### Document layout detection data
↓↓↓
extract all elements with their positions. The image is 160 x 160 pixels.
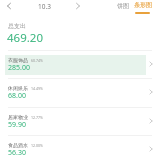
staticText: 居家物业 [8,114,28,120]
staticText: 14.49% [31,86,43,91]
staticText: 休闲娱乐 [8,85,28,91]
button[interactable]: 10.3 [33,1,55,11]
staticText: 饼图 [117,2,129,10]
button[interactable]: 食品酒水 [0,135,160,160]
staticText: 条形图 [134,1,152,9]
staticText: 68.00 [8,91,26,101]
staticText: 食品酒水 [8,142,28,148]
button[interactable]: 条形图 [133,1,152,14]
staticText: 469.20 [7,30,43,46]
staticText: 衣服饰品 [8,57,28,63]
staticText: 56.30 [8,148,26,158]
button[interactable]: 饼图 [116,1,130,11]
button[interactable]: 休闲娱乐 [0,78,160,106]
staticText: 285.00 [8,63,30,73]
staticText: 59.90 [8,120,26,130]
staticText: 12.77% [31,115,43,120]
button[interactable]: 衣服饰品 [0,50,160,78]
staticText: 10.3 [38,2,51,11]
button[interactable]: Next period [71,0,85,11]
staticText: 总支出 [8,22,26,30]
staticText: 60.74% [31,58,43,63]
button[interactable]: Back [2,0,16,11]
staticText: 12.00% [31,143,43,148]
button[interactable]: 居家物业 [0,107,160,135]
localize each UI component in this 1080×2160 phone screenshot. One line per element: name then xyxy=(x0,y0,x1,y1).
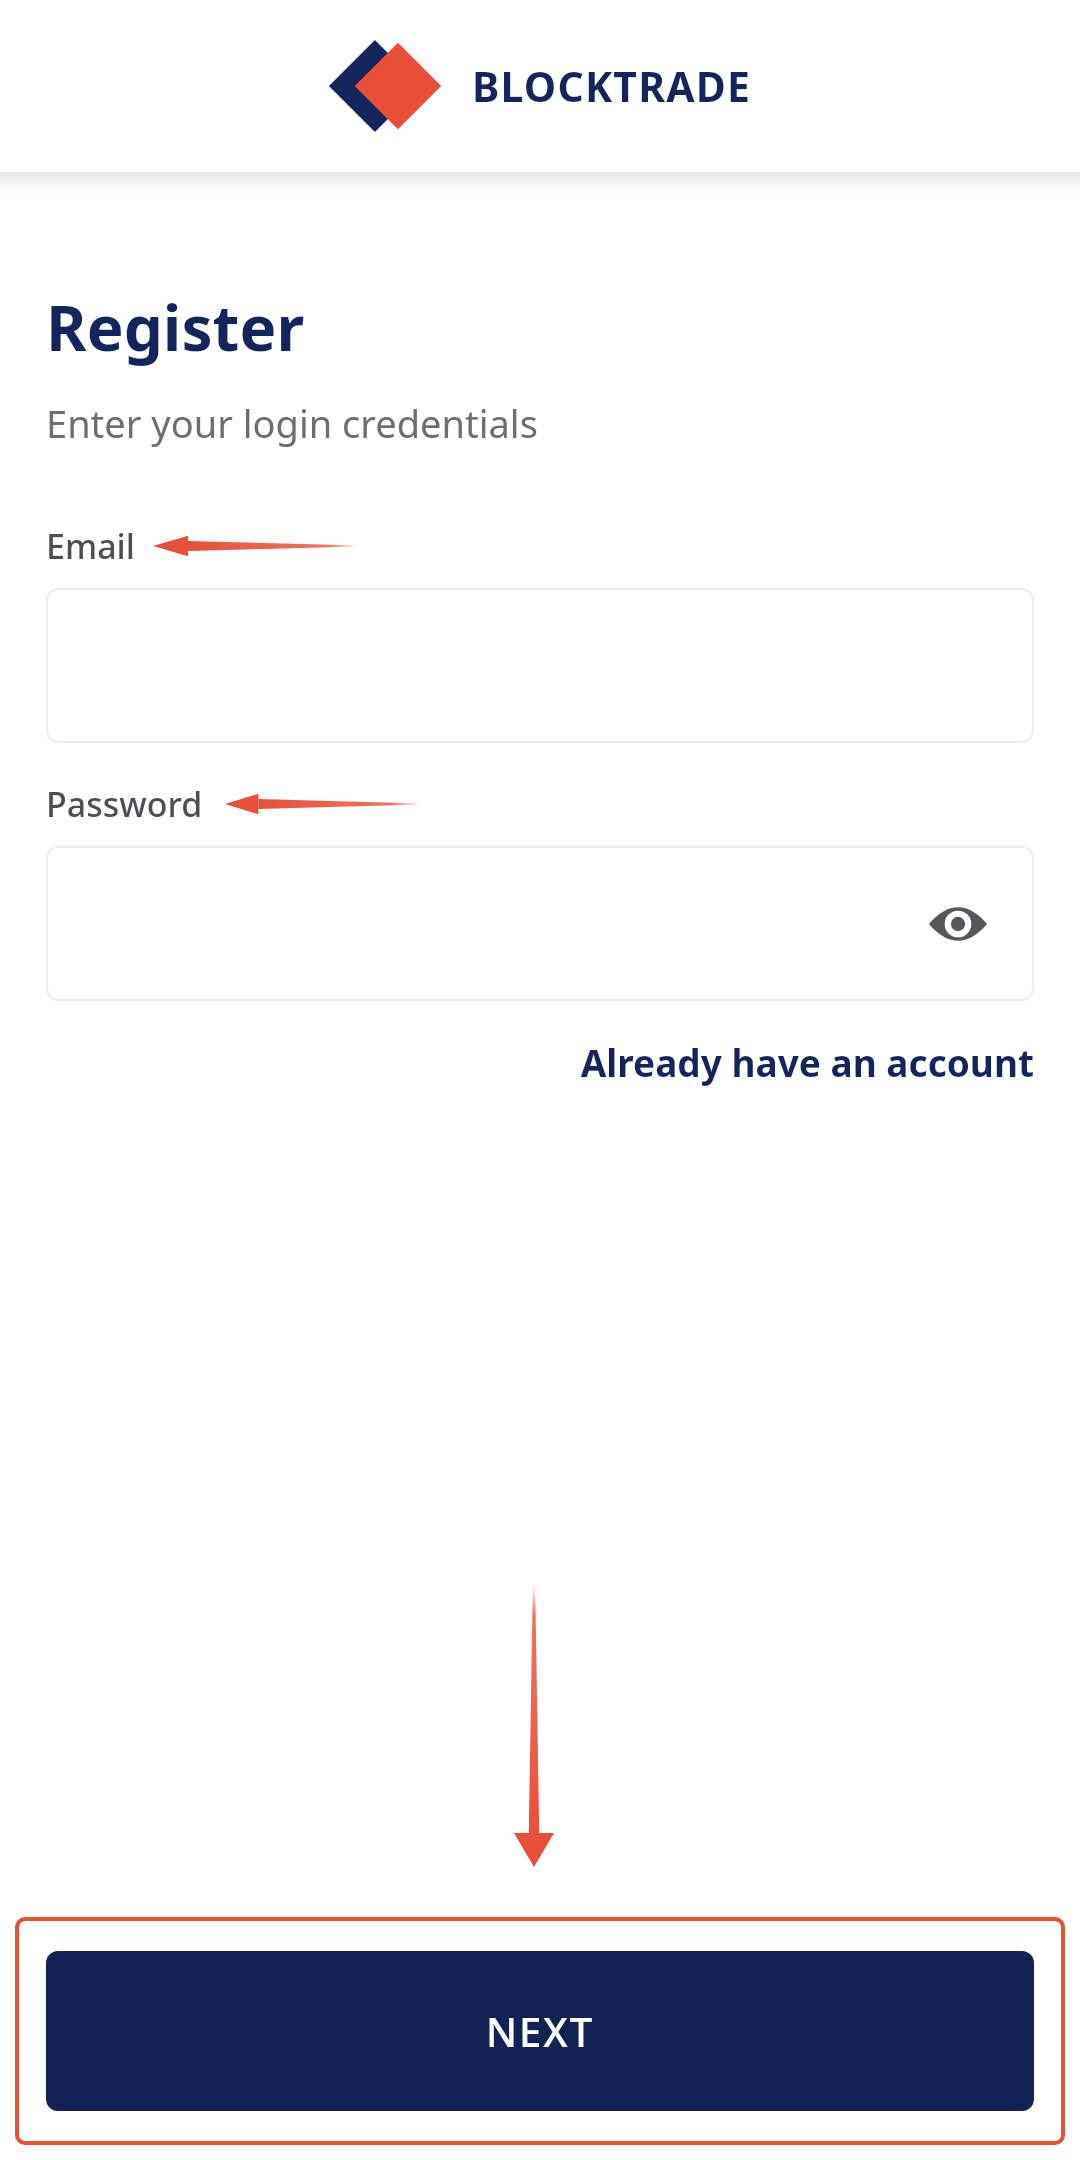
↑↑↑
### PROBLEM DESCRIPTION
Every line above should be retyped exactly; the pictures do not belong in the copy.

### EXPECTED ANSWER
extract all elements with their positions. The image is 160 x 160 pixels.
staticText: 居家物业 [8,114,28,120]
staticText: 14.49% [31,86,43,91]
staticText: 休闲娱乐 [8,85,28,91]
button[interactable]: 10.3 [33,1,55,11]
staticText: 饼图 [117,2,129,10]
button[interactable]: 食品酒水 [0,135,160,160]
staticText: 条形图 [134,1,152,9]
staticText: 68.00 [8,91,26,101]
staticText: 食品酒水 [8,142,28,148]
button[interactable]: 条形图 [133,1,152,14]
staticText: 469.20 [7,30,43,46]
staticText: 衣服饰品 [8,57,28,63]
staticText: 56.30 [8,148,26,158]
button[interactable]: 饼图 [116,1,130,11]
button[interactable]: 休闲娱乐 [0,78,160,106]
staticText: 285.00 [8,63,30,73]
staticText: 59.90 [8,120,26,130]
staticText: 12.77% [31,115,43,120]
button[interactable]: 衣服饰品 [0,50,160,78]
staticText: 10.3 [38,2,51,11]
button[interactable]: Next period [71,0,85,11]
staticText: 总支出 [8,22,26,30]
staticText: 60.74% [31,58,43,63]
button[interactable]: Back [2,0,16,11]
staticText: 12.00% [31,143,43,148]
button[interactable]: 居家物业 [0,107,160,135]
localize each UI component in this 1080×2160 phone screenshot. One line per element: name then xyxy=(x0,y0,x1,y1).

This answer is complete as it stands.